There's an issue that's been bugging me for a while now and I'd like to resolve it before I move on with other things. I've been working on my own little C++/SDL/OpenGL/ECS game framework/engine for a year or so now and it's coming along nicely (and thanks to anyone here who's helped me in the past).

BUT I'm struggling to realise the best way to implement event messaging system correctly with ECS. The way I originally implemented it

- The messaging system sends all messages at the beginning of the step

- Each system only receives the event types it has subscribed to

- Each system will read its mailbox immediately and then do everything (e.g. find collisions, render, etc..) its designed to do

- Finally, each system sends messages to the messaging system at the end of the step.

So I realised that there might be some cases where an event only gets processed a frame or two later, but was happy to accept this at the beginning. Except now I'm getting quite complicated event-chains. Take the following example

- User presses key (or touch pad or other input). Key press event sent to command system (e.g. KEY_EVENT, 'UP_ARROW')

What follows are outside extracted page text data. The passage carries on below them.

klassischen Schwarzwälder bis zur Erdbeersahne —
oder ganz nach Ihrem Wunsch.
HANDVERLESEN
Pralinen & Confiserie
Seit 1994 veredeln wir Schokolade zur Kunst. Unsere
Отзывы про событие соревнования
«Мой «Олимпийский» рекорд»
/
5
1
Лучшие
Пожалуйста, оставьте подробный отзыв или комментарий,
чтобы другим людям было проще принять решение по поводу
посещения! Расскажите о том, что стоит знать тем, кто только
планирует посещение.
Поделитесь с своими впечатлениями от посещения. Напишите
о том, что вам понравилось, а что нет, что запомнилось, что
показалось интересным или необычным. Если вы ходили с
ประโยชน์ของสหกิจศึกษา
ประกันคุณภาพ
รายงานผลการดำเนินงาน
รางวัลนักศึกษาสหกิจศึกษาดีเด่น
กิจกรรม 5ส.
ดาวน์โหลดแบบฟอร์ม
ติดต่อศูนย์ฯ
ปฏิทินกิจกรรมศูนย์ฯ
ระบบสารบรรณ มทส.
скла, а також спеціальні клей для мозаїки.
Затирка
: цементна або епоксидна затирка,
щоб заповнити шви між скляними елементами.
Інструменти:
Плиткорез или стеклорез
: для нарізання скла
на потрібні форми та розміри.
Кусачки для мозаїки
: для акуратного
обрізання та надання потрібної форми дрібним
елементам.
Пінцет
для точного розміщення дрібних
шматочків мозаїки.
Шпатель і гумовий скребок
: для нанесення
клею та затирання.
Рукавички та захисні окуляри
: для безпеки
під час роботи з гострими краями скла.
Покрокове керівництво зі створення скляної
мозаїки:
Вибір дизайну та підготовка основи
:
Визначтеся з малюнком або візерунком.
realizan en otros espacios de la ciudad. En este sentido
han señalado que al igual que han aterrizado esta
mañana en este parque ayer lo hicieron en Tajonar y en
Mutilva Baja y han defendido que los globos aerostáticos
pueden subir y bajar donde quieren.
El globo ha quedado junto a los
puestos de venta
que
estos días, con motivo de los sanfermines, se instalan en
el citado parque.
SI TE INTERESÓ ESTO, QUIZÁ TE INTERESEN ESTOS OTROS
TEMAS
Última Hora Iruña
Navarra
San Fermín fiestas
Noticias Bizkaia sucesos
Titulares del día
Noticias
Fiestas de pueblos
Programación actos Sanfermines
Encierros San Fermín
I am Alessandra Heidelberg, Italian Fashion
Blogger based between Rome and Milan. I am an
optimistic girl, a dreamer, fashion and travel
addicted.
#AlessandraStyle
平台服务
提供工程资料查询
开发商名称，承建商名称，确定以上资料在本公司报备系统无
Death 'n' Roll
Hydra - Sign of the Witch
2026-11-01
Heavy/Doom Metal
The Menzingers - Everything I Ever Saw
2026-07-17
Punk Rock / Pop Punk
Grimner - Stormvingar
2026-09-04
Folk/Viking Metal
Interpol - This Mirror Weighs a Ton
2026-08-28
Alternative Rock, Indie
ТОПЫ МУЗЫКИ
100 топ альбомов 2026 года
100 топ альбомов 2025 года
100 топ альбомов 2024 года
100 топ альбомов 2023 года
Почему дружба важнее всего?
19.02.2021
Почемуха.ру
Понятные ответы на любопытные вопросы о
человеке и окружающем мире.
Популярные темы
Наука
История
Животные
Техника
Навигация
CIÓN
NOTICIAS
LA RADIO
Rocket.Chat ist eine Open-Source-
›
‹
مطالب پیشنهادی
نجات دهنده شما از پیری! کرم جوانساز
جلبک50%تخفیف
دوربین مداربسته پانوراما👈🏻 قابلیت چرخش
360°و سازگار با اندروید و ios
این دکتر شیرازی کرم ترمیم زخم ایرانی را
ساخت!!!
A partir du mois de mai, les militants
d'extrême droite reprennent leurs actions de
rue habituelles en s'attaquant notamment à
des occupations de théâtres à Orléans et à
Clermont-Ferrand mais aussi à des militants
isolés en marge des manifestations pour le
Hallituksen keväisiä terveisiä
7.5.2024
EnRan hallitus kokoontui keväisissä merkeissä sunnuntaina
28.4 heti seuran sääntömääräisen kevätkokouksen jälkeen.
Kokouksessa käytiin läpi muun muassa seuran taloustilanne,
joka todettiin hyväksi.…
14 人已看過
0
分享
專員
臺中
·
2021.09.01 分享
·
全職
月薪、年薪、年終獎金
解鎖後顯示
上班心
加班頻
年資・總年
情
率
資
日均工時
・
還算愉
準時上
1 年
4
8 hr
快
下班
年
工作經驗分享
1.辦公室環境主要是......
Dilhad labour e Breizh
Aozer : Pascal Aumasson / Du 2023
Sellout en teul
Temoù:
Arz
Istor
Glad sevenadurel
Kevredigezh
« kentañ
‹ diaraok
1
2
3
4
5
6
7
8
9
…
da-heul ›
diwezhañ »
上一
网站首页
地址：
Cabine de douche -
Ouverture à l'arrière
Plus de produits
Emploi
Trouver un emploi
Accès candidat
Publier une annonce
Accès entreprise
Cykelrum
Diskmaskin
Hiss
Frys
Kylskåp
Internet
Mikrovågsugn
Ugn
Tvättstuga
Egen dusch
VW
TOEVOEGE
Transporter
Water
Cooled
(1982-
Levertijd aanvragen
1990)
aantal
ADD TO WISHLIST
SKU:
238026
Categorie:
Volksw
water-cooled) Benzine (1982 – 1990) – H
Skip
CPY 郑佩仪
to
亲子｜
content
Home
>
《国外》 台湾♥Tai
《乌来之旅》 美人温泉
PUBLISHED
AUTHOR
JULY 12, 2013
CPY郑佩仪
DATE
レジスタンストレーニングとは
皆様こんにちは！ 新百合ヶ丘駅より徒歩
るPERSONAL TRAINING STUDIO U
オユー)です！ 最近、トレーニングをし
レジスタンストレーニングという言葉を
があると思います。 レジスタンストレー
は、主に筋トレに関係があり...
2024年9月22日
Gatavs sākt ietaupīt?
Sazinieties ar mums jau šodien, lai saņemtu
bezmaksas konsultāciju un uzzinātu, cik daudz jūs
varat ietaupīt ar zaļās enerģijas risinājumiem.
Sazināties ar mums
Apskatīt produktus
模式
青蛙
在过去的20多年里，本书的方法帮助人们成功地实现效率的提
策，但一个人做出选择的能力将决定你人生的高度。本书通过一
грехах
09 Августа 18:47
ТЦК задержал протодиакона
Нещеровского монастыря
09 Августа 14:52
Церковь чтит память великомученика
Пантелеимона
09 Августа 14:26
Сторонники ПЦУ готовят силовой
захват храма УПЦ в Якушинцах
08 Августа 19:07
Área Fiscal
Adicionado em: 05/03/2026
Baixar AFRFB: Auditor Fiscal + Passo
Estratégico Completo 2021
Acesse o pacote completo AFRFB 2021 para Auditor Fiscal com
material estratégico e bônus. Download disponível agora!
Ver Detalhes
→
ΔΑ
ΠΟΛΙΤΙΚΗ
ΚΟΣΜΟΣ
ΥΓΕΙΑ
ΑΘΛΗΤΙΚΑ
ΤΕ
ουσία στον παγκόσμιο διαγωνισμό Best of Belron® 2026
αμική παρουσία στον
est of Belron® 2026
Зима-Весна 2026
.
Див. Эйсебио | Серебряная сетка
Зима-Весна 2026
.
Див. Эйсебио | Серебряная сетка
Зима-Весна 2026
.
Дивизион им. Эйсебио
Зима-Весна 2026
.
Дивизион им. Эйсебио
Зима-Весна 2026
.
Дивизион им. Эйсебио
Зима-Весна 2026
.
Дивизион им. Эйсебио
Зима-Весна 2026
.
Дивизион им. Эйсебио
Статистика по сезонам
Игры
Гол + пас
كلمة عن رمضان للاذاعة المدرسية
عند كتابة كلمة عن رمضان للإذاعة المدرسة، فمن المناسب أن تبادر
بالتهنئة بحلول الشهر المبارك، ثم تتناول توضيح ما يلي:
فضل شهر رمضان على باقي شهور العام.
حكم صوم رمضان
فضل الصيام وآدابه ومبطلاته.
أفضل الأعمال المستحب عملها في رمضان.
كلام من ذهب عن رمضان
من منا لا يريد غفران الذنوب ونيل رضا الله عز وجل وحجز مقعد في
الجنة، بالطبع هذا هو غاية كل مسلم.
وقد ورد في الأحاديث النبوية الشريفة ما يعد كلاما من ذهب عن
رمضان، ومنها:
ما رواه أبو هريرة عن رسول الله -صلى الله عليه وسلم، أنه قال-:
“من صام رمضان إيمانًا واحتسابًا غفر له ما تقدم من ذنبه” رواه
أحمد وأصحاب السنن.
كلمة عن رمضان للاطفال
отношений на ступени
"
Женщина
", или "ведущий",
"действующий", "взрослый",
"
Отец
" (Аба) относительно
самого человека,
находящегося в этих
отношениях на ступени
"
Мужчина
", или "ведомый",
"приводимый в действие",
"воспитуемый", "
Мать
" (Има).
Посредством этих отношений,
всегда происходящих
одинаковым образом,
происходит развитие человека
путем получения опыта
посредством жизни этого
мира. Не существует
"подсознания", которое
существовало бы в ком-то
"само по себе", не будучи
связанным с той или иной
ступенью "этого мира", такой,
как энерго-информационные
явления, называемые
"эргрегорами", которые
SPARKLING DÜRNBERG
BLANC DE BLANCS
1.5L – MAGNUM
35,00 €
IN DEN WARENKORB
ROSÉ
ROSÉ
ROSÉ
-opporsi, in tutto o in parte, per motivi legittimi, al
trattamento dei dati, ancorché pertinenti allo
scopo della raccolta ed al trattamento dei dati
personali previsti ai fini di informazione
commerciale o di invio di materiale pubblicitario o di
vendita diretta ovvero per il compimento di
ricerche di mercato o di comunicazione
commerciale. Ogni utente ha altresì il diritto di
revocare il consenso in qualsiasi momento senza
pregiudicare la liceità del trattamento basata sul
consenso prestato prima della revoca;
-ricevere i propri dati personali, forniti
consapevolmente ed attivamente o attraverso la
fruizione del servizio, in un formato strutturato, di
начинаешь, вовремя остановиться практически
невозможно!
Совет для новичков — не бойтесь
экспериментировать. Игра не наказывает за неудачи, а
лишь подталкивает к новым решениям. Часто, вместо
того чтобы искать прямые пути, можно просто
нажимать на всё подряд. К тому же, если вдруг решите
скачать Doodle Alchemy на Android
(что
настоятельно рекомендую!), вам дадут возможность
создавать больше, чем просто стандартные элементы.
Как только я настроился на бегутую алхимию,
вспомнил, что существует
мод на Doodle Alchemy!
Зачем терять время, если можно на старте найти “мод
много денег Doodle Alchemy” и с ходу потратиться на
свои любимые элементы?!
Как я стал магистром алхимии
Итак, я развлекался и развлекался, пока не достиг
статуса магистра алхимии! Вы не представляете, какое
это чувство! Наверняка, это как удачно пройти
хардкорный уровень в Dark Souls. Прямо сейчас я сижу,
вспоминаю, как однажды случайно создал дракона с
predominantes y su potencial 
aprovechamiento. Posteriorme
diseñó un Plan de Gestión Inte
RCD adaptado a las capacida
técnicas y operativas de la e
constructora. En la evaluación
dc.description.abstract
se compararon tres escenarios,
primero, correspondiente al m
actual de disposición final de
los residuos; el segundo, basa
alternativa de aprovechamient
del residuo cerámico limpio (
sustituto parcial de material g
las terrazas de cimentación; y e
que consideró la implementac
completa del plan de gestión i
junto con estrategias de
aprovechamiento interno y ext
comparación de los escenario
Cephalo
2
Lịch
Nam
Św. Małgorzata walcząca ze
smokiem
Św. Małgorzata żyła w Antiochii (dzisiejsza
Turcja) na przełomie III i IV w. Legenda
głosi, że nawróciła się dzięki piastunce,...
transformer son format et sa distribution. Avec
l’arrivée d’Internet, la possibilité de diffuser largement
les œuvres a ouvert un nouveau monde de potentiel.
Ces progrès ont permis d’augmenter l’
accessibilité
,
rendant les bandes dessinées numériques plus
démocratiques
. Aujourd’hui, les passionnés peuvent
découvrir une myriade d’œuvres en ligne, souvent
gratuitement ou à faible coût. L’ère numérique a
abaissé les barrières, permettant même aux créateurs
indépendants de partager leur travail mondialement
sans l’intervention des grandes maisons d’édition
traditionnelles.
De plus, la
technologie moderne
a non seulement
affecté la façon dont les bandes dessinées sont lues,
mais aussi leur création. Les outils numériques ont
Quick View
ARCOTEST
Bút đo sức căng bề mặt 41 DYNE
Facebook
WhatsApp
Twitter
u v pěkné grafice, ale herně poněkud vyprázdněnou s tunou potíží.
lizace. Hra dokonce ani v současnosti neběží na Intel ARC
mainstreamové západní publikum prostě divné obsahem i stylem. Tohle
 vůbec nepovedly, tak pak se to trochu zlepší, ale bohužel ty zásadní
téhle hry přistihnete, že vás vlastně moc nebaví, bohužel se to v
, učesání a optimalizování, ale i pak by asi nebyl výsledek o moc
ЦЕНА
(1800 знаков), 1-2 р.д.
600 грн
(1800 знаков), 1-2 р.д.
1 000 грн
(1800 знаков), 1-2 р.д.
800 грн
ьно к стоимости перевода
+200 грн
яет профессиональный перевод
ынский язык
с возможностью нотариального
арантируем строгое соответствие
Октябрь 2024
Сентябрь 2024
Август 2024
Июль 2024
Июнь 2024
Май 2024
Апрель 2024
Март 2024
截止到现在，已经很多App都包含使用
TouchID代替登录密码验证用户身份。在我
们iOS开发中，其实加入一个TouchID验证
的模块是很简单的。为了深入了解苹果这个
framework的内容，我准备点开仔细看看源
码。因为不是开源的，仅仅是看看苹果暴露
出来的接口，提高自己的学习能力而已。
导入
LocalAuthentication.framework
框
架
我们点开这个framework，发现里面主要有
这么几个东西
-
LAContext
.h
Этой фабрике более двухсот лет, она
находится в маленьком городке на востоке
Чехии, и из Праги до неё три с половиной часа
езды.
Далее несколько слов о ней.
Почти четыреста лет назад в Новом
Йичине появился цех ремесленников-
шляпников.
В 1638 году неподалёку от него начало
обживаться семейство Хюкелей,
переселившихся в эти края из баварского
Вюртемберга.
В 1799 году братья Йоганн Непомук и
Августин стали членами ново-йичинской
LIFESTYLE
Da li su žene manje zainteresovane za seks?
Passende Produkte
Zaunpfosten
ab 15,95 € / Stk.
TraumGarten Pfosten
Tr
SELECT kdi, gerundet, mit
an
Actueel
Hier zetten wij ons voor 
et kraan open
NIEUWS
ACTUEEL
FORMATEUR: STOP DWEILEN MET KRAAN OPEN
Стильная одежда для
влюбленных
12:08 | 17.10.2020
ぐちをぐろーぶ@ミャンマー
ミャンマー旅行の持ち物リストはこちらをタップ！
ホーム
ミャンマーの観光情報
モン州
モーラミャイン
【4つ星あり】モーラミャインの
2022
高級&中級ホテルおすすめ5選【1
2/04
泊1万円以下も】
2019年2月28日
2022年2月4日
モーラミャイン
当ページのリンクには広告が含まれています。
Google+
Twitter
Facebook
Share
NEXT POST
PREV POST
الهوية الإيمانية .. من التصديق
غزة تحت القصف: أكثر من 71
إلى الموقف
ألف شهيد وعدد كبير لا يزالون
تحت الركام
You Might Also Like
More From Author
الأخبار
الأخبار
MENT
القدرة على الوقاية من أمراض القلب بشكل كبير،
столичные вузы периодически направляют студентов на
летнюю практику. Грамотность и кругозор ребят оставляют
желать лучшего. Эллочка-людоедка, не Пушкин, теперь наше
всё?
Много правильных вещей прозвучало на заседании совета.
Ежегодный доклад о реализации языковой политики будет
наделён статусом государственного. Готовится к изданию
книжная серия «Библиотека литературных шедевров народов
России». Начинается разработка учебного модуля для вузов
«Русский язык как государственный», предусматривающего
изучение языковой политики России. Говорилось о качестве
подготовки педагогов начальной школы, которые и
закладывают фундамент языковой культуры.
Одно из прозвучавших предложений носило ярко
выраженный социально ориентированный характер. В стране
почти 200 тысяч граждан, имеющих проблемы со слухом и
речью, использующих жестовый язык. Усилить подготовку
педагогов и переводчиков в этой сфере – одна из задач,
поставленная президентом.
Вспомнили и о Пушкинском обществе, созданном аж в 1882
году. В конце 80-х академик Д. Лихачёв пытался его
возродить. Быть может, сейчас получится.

- Command system finds matching command to input and generates command (e.g. MOVE_EVENT, 'PLAYER_MOVE_UP')

- Physics system, or player script, processes command and sends command to actually move entity (e.g. MOVE_ENTITY, 'UP')

- Rendering system updates position of entity and renders entity at new position

So, in this case there are 4 frames before the player will actually see the entity move. This obviously means a noticeable delay depending on the framerate (e.g. about ~0.07 sec for 60fps, ~0.13sec for 30 fps). Now I know about the whole 'fix-your-timestep' stuff, but that's not the issue really. Unless I use a crazy high game timestep, this can give issues with responsiveness no matter what

So there are several ideas that come to mind :

- Have an immediate event dispatch mode, where systems can send events and even receive replies in the same timestep. This would help but would surely cause problems with concurrency of the (otherwise independent) systems. Plus I'm not sure how I would implement this anyway.

- Allow systems to ask a limited set of queries of other systems directly. For example, a touch event (on a mobile) might enquire to the collision system if there is a selectable object at the touch coordinates and return either a valid entity id or nothing. The main problem is this causes a little inter-system dependency, something the ECS with event system tries to avoid. Second, each system might be updating that data when the query is made; this can be solved by double-buffering the data but might be expensive (memorywise) for each system. But then this would allow safe queries to be made of other systems provided it doesn't change any data (which it shouldn't).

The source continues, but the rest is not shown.